Photo credit: Shutterstock

What you need to know:

  • A majority of Kenya’s youth, who make up the bulk of the country’s population, are unemployed.
  • Every year, universities and colleges churn out thousands of graduates, yet there are no jobs.
  • Will the young people of Kenya ever achieve financial stability?

There have been many discussions regarding the ideal age one should leave home and make a life of their own, but a consensus is yet to be reached.

This is probably because circumstances vary from individual to individual. For instance, if society demands that you move out by the age of 25, what if you don’t have a job, or if the one you have can barely feed you?
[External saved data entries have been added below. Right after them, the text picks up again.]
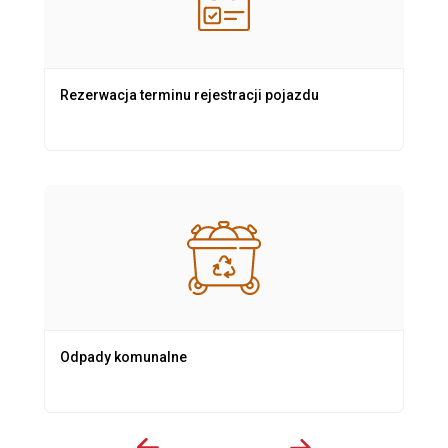
Rezerwacja terminu rejestracji pojazdu
Odpady komunalne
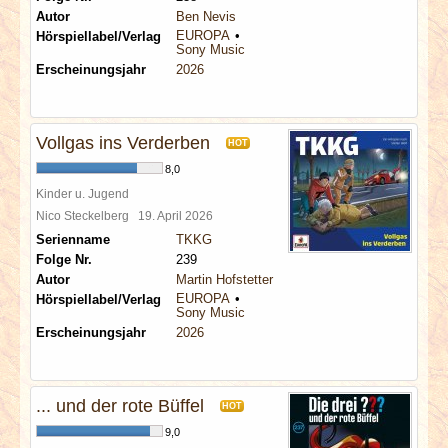
Autor
Ben Nevis
EUROPA
Hörspiellabel/Verlag
Sony Music
Erscheinungsjahr
2026
Vollgas ins Verderben
HOT
8,0
Kinder u. Jugend
Nico Steckelberg
19. April 2026
Serienname
TKKG
Folge Nr.
239
Autor
Martin Hofstetter
EUROPA
Hörspiellabel/Verlag
Sony Music
Erscheinungsjahr
2026
... und der rote Büffel
HOT
9,0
The fact is that society can be very judgmental and tends to impose standards which are supposed to be individually decided upon. There is the expectation that once one has graduated from college, he or she should be responsible in all areas of life without any parental input

But more often than not, this is never the case, as adulthood, especially in the 25-30 age bracket, comes so fast, knocking many off balance, and forcing them to find solace at their parents’ home. MyNetwork had a chat with five young adults who shared their experiences of what it is like to live with their parents.
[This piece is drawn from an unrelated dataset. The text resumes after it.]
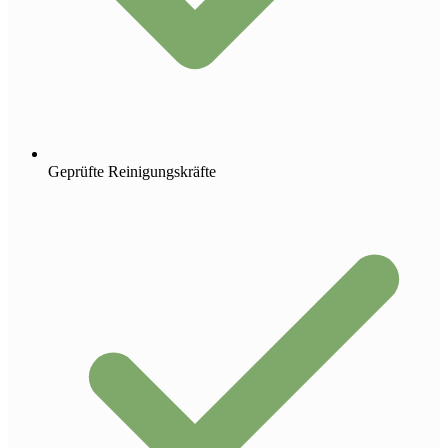
Geprüfte Reinigungskräfte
Crystone Karakacha, 25: Unemployed Industrial chemistry graduate

Crystone moved out of his parents’ home when he was 25, having gotten a casual job at an industrial company. After eight months, however, he was laid off, forcing him to move back with his parents.
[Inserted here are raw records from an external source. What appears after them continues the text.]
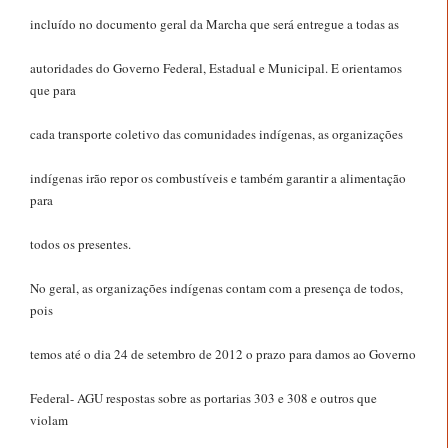
incluído no documento geral da Marcha que será entregue a todas as
autoridades do Governo Federal, Estadual e Municipal. E orientamos
que para
cada transporte coletivo das comunidades indígenas, as organizações
indígenas irão repor os combustíveis e também garantir a alimentação
para
todos os presentes.
No geral, as organizações indígenas contam com a presença de todos,
pois
temos até o dia 24 de setembro de 2012 o prazo para damos ao Governo
Federal- AGU respostas sobre as portarias 303 e 308 e outros que
violam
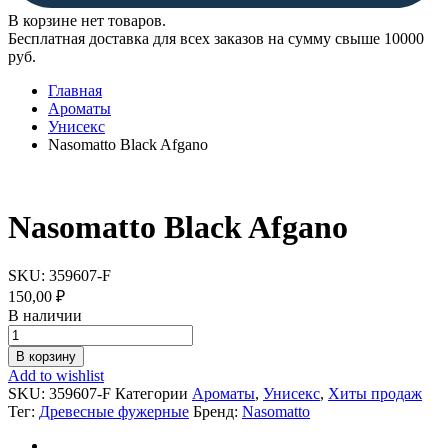
В корзине нет товаров.
Бесплатная доставка для всех заказов на сумму свыше 10000
руб.
Главная
Ароматы
Унисекс
Nasomatto Black Afgano
Nasomatto Black Afgano
SKU:
359607-F
150,00
₽
В наличии
Nasomatto
Black
В корзину
Afgano
Add to wishlist
quantity
SKU:
359607-F
Категории
Ароматы
,
Унисекс
,
Хиты продаж
Тег:
Древесные фужерные
Бренд:
Nasomatto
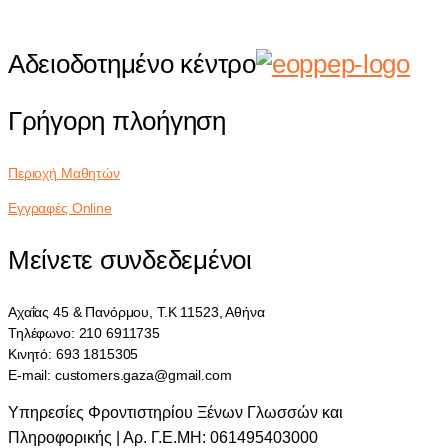
Αδειοδοτημένο κέντρο
Γρήγορη πλοήγηση
Περιοχή Μαθητών
Εγγραφές Online
Μείνετε συνδεδεμένοι
Αχαΐας 45 & Πανόρμου, Τ.Κ 11523, Αθήνα
Τηλέφωνο: 210 6911735
Κινητό: 693 1815305
E-mail: customers.gaza@gmail.com
Υπηρεσίες Φροντιστηρίου Ξένων Γλωσσών και
Πληροφορικής | Αρ. Γ.Ε.ΜΗ: 061495403000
He describes that period as “difficult”. He did not have peace of mind. His parents provided a roof over his head, but were never off his case. He had defied his father’s course preference, Education, choosing to study Industrial chemistry instead, a factor that created a strained relationship between him and his father, especially since he had been unable to find a job.


Crystone, who moved out of home, works at a construction site. 

Photo credit: Pool

“I was disappointed that my parents could not understand that I was not to blame for lacking a job,” he says.
There were comforts of living at home, such as regular meals, unlike when he would forgo lunch when living alone so that he could make ends meet. The downside of living at home was that he could not ask his parents for money to meet other needs, since they made it clear that they had done their part by educating him. He was also told that he had to work to eat, and being jobless, he was expected to do any household chore expected of him.

Being the firstborn, he explains that his parents expected him to have a job and start educating his younger siblings, yet there he was, competing for space with them.

“In my case, it was better to go out to the unforgiving world than be a silent burden at home,” he comments.
Drawing from his experience, living at home at a certain age can make one feel like a failure. He is the first person to attend university where he comes from, therefore they wonder why he doesn’t have a job and a place of his own, why he wastes his abilities in the village.

About three weeks ago, he gave in to the pressure and resorted to moving out. He now works at a construction site to fend for himself.

Duke Baraka, 25: Online Content creator

While at university, Duke lived at home and would commute from home to school daily. His parents were not comfortable about him living at the university’s hostels, afraid that he’d fall into bad company. The other reason was that they were keen to cut costs since their home was not far from the school.

Two years after graduating, he is still living at home. He argues that the state of the economy would not allow him to live on his own for even a month before experiencing a financial crisis.

Living at home has its benefits, he says. He does not pay rent, enjoys free good food and has a sense of security. It’s not all merry though since his freedom is curtailed. For instance, he cannot hold a boys’ hangout at home and has to be back by the 9 pm curfew. There are also the occasional misunderstandings with his parents, which wouldn’t be there if he didn’t live with them.

There are also times when his parents pile pressure on him indirectly, comparing him to his friends who have already moved out of the nest anytime he gets out of line or flouts their rules. They also expect him to help out with the chores around the house.

In spite of this, he’s staying put for now.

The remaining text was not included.